Help with logarithms pls

1. May 22, 2005

Nx2

hi guys, im not too sure how to do these questions:
solve for x,
a) (logx^3)^2 = logx^18
b) logx^3 + log(x^logx) = -2

so this is what i got so far:
a) (3logx)^2 = logx^18
9logx^2 = logx^18
18logx = logx^18
logx^18 = logx^18
... then i got stuck.... i was clueless and did not know how to solve for x.

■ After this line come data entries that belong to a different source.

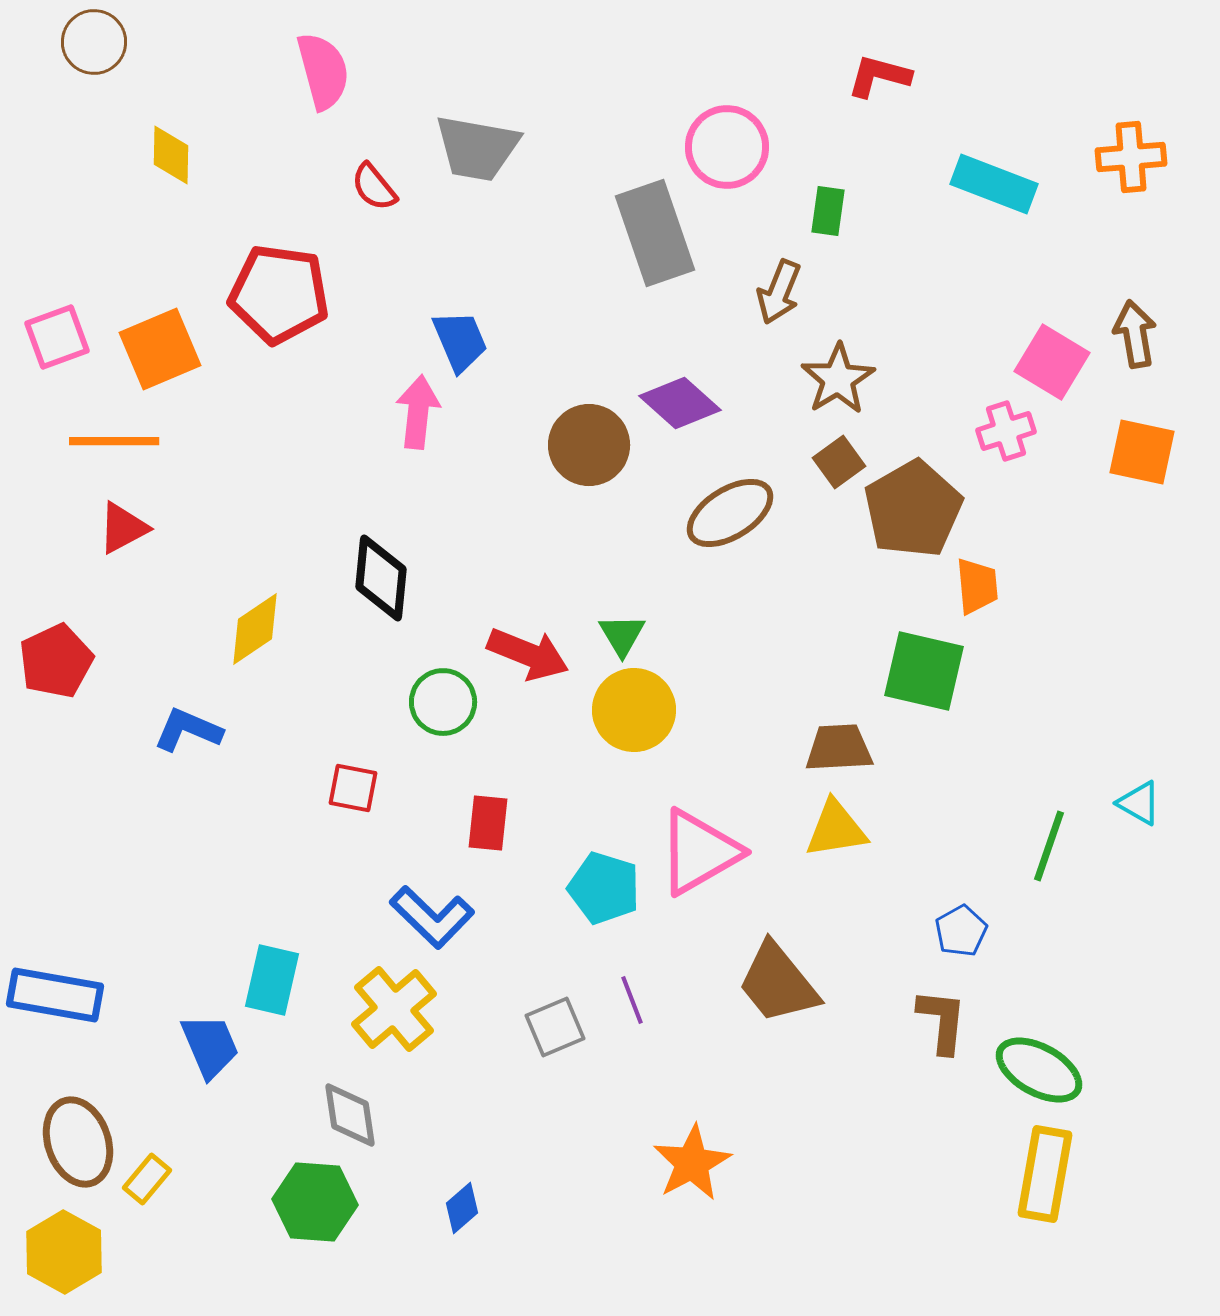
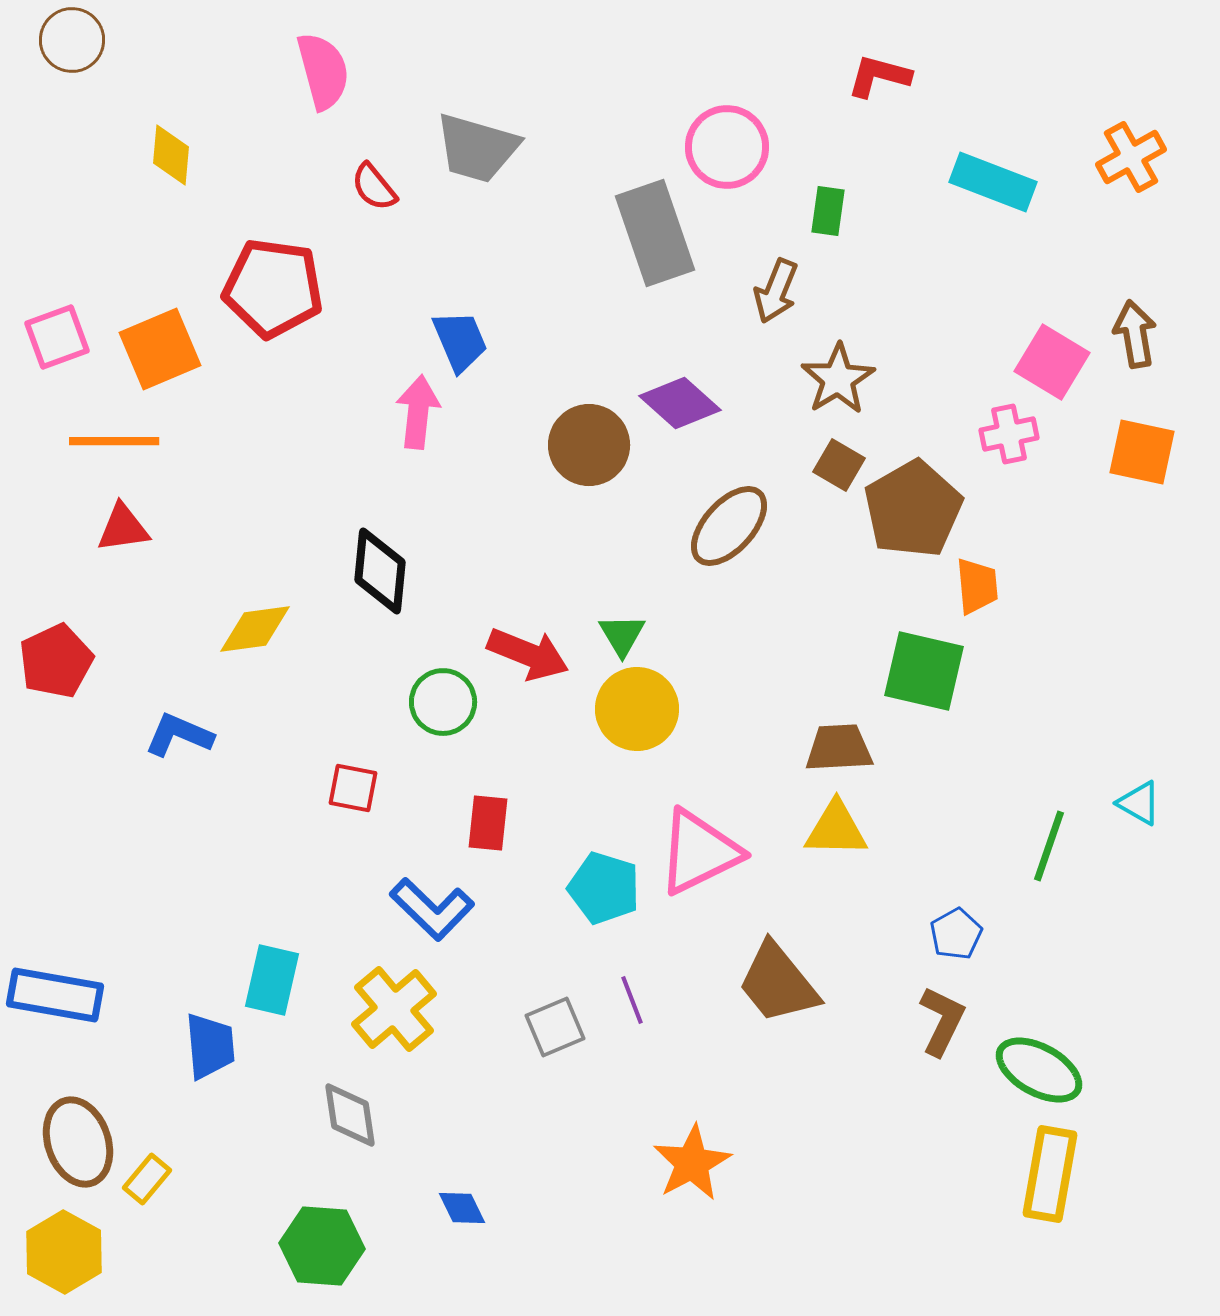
brown circle at (94, 42): moved 22 px left, 2 px up
gray trapezoid at (477, 148): rotated 6 degrees clockwise
yellow diamond at (171, 155): rotated 4 degrees clockwise
orange cross at (1131, 157): rotated 24 degrees counterclockwise
cyan rectangle at (994, 184): moved 1 px left, 2 px up
brown arrow at (779, 292): moved 3 px left, 1 px up
red pentagon at (279, 294): moved 6 px left, 6 px up
pink cross at (1006, 431): moved 3 px right, 3 px down; rotated 6 degrees clockwise
brown square at (839, 462): moved 3 px down; rotated 24 degrees counterclockwise
brown ellipse at (730, 513): moved 1 px left, 13 px down; rotated 16 degrees counterclockwise
red triangle at (123, 528): rotated 20 degrees clockwise
black diamond at (381, 578): moved 1 px left, 7 px up
yellow diamond at (255, 629): rotated 26 degrees clockwise
yellow circle at (634, 710): moved 3 px right, 1 px up
blue L-shape at (188, 730): moved 9 px left, 5 px down
yellow triangle at (836, 829): rotated 10 degrees clockwise
pink triangle at (699, 852): rotated 4 degrees clockwise
blue L-shape at (432, 917): moved 8 px up
blue pentagon at (961, 931): moved 5 px left, 3 px down
brown L-shape at (942, 1021): rotated 20 degrees clockwise
blue trapezoid at (210, 1046): rotated 18 degrees clockwise
yellow rectangle at (1045, 1174): moved 5 px right
green hexagon at (315, 1202): moved 7 px right, 44 px down
blue diamond at (462, 1208): rotated 75 degrees counterclockwise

b) 3logx + (logx)(logx) = -2
logx^2 + 3logx +2 = 0
so let logx = s
s^2 +3s + 2 = 0
(s+1)(s+2)=0
s=-1 or s=-2
... then again i got stuck... im not sure if what i did was right. our teacher gave us these questions that she has never taught us b4 and said this is ur assignment for the break... any help would be very much appreciated. thnx.

- Tu

2. May 22, 2005

quasar987

a) You did an illegal operation btw line 2 and line 3 when you said 9logx^2 = 18logx

What you got here is $9(logx)^2$ and not $9log(x^2)$. And while it is true that $9log(x^2)=18logx$, it is not that $9(logx)^2=18logx$

3. May 22, 2005

quasar987

b) You're almost there! you got the solutions s=-1 and s=-2, which translate into logx =-1 and logx=-2. Now you gotta solve for x. Hint: Use the fact that $e^x$ is the inverse function of $logx$. This means that

$$e^{logx}=x$$

mmh.

4. May 22, 2005

Nx2

oo... ok... so now that i have that... how do i solve for x in a though?

5. May 22, 2005

quasar987

see my last post. same trick.

6. May 22, 2005

Nx2

srry.. but i dont think we learned e^x

7. May 22, 2005

quasar987

Mmmh, did you learn about exp(x) ?

Last edited: May 22, 2005
8. May 22, 2005

Nx2

yea i know exp(x)

9. May 22, 2005

quasar987

They are the same.

$$\mbox{exp}(x) = e^x$$

So you know that exp(x) is the inverse function of logx, right?

Then exp(logx)=x.

10. May 22, 2005

Nx2

ok.. but i still dont get how i would solve for x if i had
logx^18 = logx^18... wouldnt i just end up with 0 = 0?

11. May 22, 2005

quasar987

err. you don't have logx^18 = logx^18. I told you there was a mistake between line 2 and 3. All you have is

$$9(logx)^2 = (logx)^{18}$$

If you don't see where to go from there, use the same substitution as you did in b). Set s = logx... then solve for s. Then use the fact that exp(s)=x to solve for x.

Last edited: May 22, 2005
12. May 22, 2005

Nx2

omg... thats why it wasnt working.... i was like so clueless... forgot bout that... thnx alot man. i c what u meant when u were talking bout e^x now... thnx, very much appreciated for putting up with me.

13. May 22, 2005

quasar987

It's all good. Don't hesistate to post if something doesn't work out!